YOUR TASK: Copy out each line containing "添加快捷方式" from the entries below.

◆ ◆ ◆ ◆ ◆

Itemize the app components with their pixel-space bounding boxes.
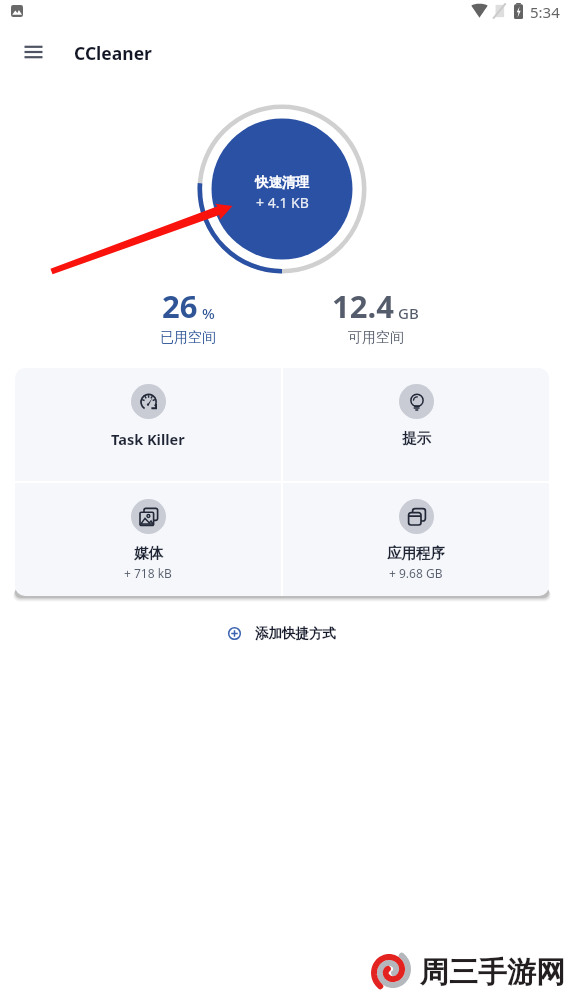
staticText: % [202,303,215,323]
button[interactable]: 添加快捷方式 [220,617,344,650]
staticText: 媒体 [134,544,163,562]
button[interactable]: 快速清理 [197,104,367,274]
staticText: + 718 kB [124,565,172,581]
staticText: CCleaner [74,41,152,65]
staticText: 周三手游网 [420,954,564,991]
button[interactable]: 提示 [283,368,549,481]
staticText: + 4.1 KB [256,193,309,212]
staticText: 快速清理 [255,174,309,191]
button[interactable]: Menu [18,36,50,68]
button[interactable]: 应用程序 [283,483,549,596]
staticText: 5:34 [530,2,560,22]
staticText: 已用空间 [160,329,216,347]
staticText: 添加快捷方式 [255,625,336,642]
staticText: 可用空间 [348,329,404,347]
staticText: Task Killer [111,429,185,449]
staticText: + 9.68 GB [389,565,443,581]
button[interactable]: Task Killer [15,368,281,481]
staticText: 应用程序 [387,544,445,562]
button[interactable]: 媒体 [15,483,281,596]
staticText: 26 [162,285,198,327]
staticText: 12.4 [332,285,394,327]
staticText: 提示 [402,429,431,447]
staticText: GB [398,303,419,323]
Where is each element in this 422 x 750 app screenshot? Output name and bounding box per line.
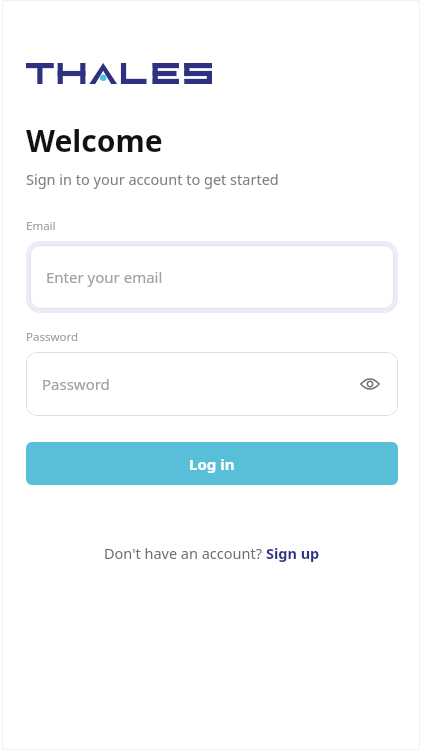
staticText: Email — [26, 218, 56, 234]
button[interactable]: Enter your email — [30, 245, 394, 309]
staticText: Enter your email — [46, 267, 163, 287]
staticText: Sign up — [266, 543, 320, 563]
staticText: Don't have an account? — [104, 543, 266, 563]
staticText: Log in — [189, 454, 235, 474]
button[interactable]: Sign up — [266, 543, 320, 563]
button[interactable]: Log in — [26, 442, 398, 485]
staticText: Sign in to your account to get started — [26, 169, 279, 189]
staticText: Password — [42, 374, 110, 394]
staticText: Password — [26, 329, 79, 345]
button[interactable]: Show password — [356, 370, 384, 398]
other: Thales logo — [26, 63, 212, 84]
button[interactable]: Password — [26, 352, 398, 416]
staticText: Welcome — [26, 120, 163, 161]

◆ ◆ ◆ ◆ ◆

TASK RESPONSE:
button[interactable]: 添加快捷方式 [220,617,344,650]
staticText: 添加快捷方式 [255,625,336,642]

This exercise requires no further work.